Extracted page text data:

* * * * *

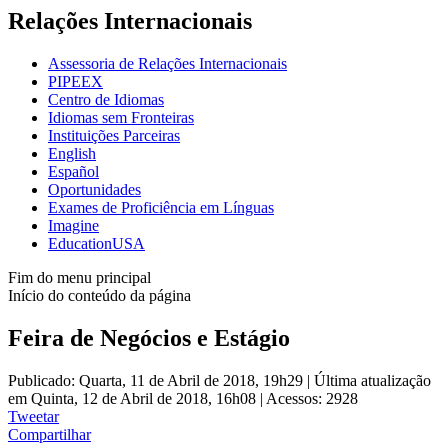
Relações Internacionais
Assessoria de Relações Internacionais
PIPEEX
Centro de Idiomas
Idiomas sem Fronteiras
Instituições Parceiras
English
Español
Oportunidades
Exames de Proficiência em Línguas
Imagine
EducationUSA
Fim do menu principal
Início do conteúdo da página
Feira de Negócios e Estágio
Publicado: Quarta, 11 de Abril de 2018, 19h29
|
Última atualização
em Quinta, 12 de Abril de 2018, 16h08
|
Acessos: 2928
Tweetar
Compartilhar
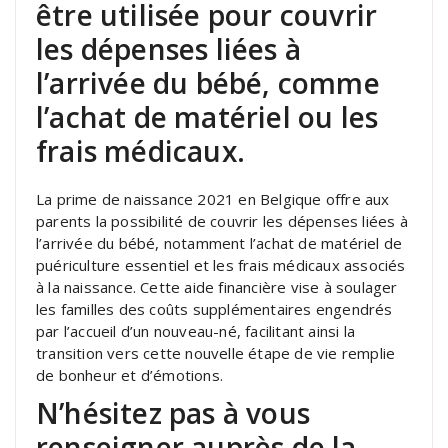
être utilisée pour couvrir
les dépenses liées à
l’arrivée du bébé, comme
l’achat de matériel ou les
frais médicaux.
La prime de naissance 2021 en Belgique offre aux
parents la possibilité de couvrir les dépenses liées à
l’arrivée du bébé, notamment l’achat de matériel de
puériculture essentiel et les frais médicaux associés
à la naissance. Cette aide financière vise à soulager
les familles des coûts supplémentaires engendrés
par l’accueil d’un nouveau-né, facilitant ainsi la
transition vers cette nouvelle étape de vie remplie
de bonheur et d’émotions.
N’hésitez pas à vous
renseigner auprès de la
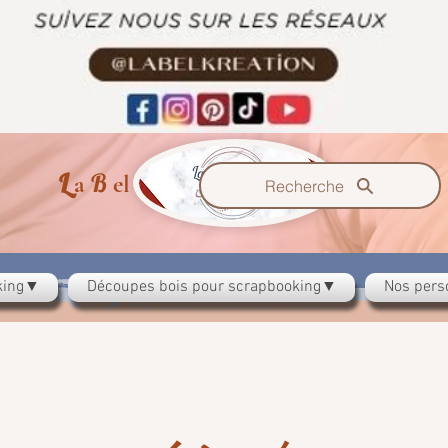
L
B
K
a
el
reation
Recherche
oking▼
Découpes bois pour scrapbooking▼
Nos pers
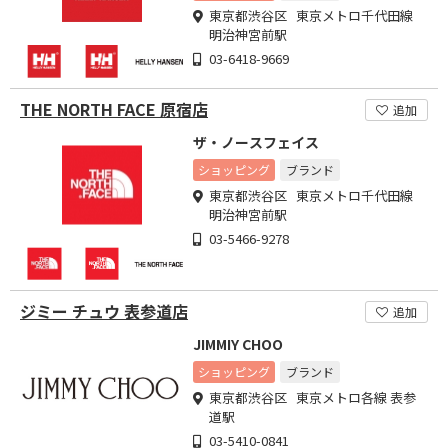
東京都渋谷区 東京メトロ千代田線
明治神宮前駅
03-6418-9669
THE NORTH FACE 原宿店
追加
ザ・ノースフェイス
ショッピング
ブランド
東京都渋谷区 東京メトロ千代田線
明治神宮前駅
03-5466-9278
ジミー チュウ 表参道店
追加
JIMMIY CHOO
ショッピング
ブランド
東京都渋谷区 東京メトロ各線 表参
道駅
03-5410-0841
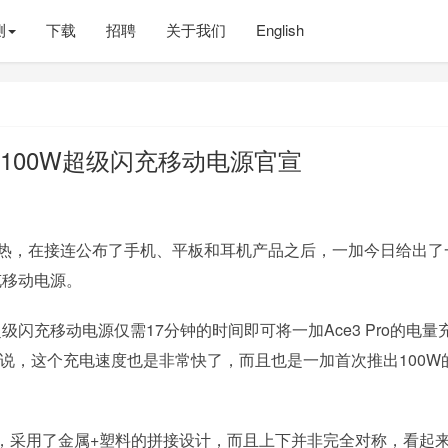
测
下载
招聘
关于我们
English
 100W超级闪充移动电源官宣
预热，在接连公布了手机、平板和耳机产品之后，一加今日给出了
闪充移动电源。
 超级闪充移动电源仅需17分钟的时间即可将一加Ace3 Pro的电量
机来说，这个充电速度也是非常快了，而且也是一加首次推出100W
，采用了金属+塑料的拼接设计，而且上下并非完全对称，看起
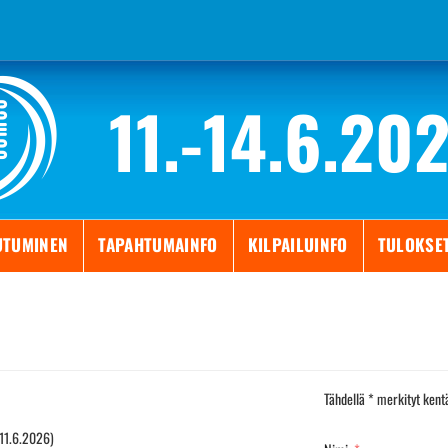
11.-14.6.20
UTUMINEN
TAPAHTUMAINFO
KILPAILUINFO
TULOKSE
Tähdellä * merkityt kentä
11.6.2026)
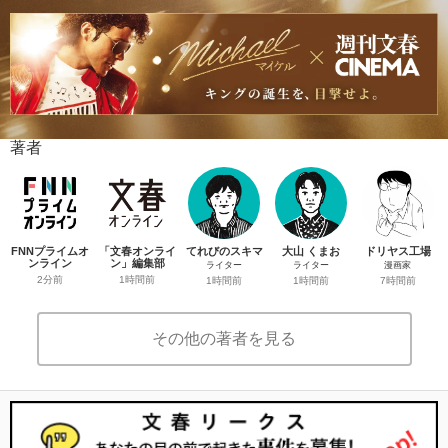
著者
FNNプライムオ
「文春オンライ
てれびのスキマ
大山 くまお
ドリヤス工場
ンライン
ン」編集部
ライター
ライター
漫画家
2分前
1時間前
1時間前
1時間前
7時間前
その他の著者を見る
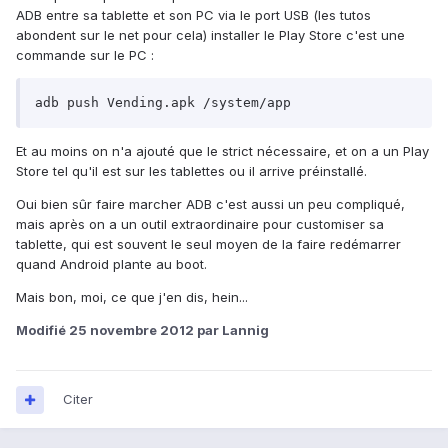
ADB entre sa tablette et son PC via le port USB (les tutos
abondent sur le net pour cela) installer le Play Store c'est une
commande sur le PC :
adb push Vending.apk /system/app
Et au moins on n'a ajouté que le strict nécessaire, et on a un Play
Store tel qu'il est sur les tablettes ou il arrive préinstallé.
Oui bien sûr faire marcher ADB c'est aussi un peu compliqué,
mais après on a un outil extraordinaire pour customiser sa
tablette, qui est souvent le seul moyen de la faire redémarrer
quand Android plante au boot.
Mais bon, moi, ce que j'en dis, hein...
Modifié
25 novembre 2012
par Lannig
Citer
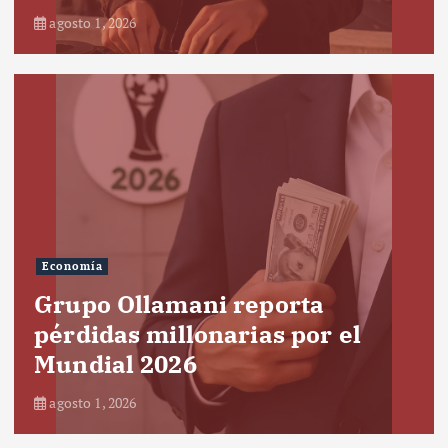
agosto 1, 2026
Economía
Grupo Ollamani reporta
pérdidas millonarias por el
Mundial 2026
agosto 1, 2026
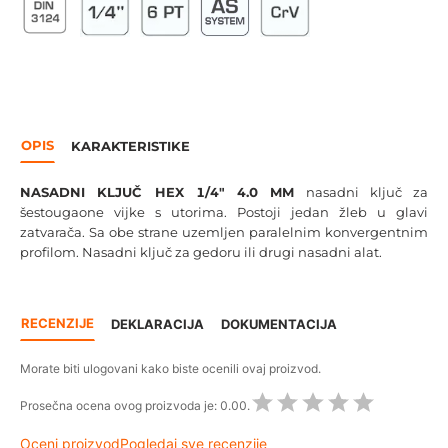
OPIS
KARAKTERISTIKE
NASADNI KLJUČ HEX 1/4" 4.0 MM
nasadni ključ za
šestougaone vijke s utorima. Postoji jedan žleb u glavi
zatvarača. Sa obe strane uzemljen paralelnim konvergentnim
profilom. Nasadni ključ za gedoru ili drugi nasadni alat.
RECENZIJE
DEKLARACIJA
DOKUMENTACIJA
Morate biti ulogovani kako biste ocenili ovaj proizvod.
Prosečna ocena ovog proizvoda je:
0.00.
Oceni proizvod
Pogledaj sve recenzije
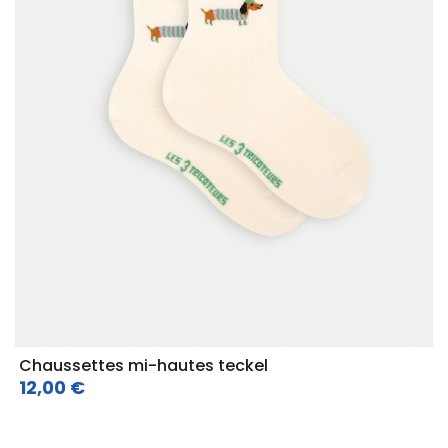
Chaussettes mi-hautes teckel
12,00 €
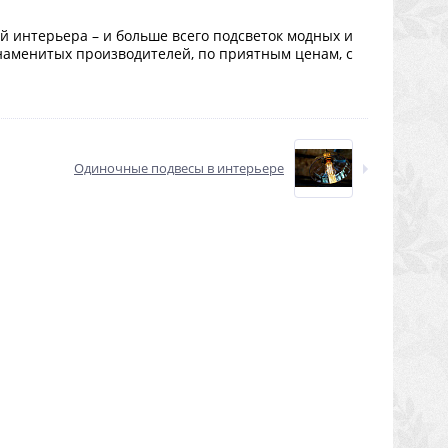
й интерьера – и больше всего подсветок модных и
наменитых производителей, по приятным ценам, с
Одиночные подвесы в интерьере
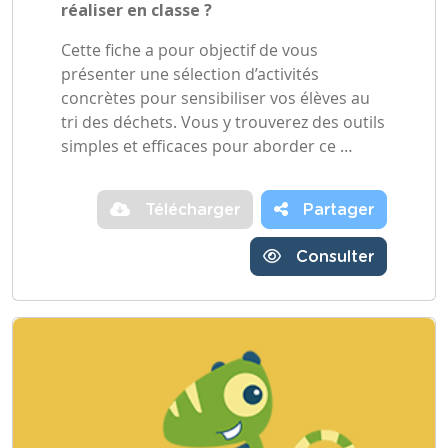
réaliser en classe ?
Cette fiche a pour objectif de vous
présenter une sélection d’activités
concrètes pour sensibiliser vos élèves au
tri des déchets. Vous y trouverez des outils
simples et efficaces pour aborder ce …
Télécharger
Partager
Consulter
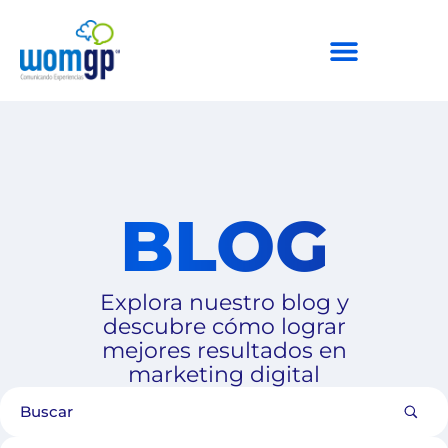
BLOG
Explora nuestro blog y
descubre cómo lograr
mejores resultados en
marketing digital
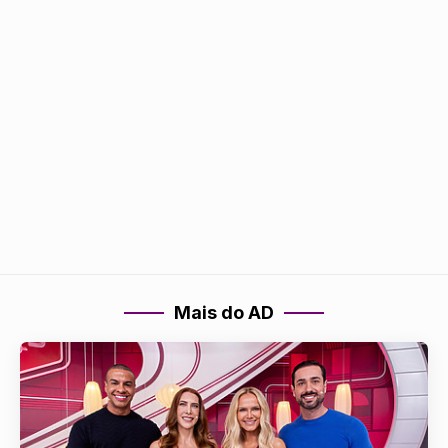
Mais do AD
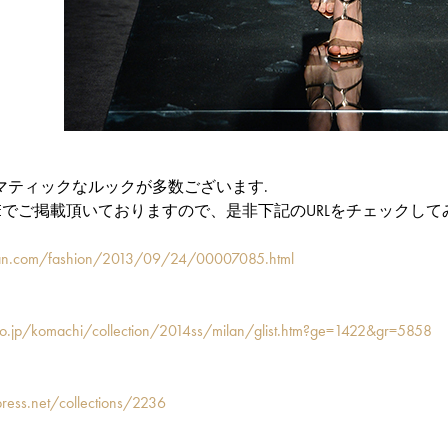
マティックなルックが多数ございます.
ITEでご掲載頂いておりますので、是非下記のURLをチェックし
an.com/fashion/2013/09/24/00007085.html
co.jp/komachi/collection/2014ss/milan/glist.htm?ge=1422&gr=5858
ress.net/collections/2236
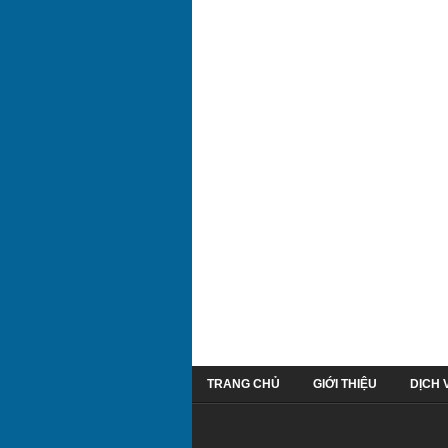
TRANG CHỦ
GIỚI THIỆU
DỊCH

* * * * *

Exercise> Copy out each line of the data that holds the string "naissance".

Task answer>
La prime de naissance 2021 en Belgique offre aux
à la naissance. Cette aide financière vise à soulager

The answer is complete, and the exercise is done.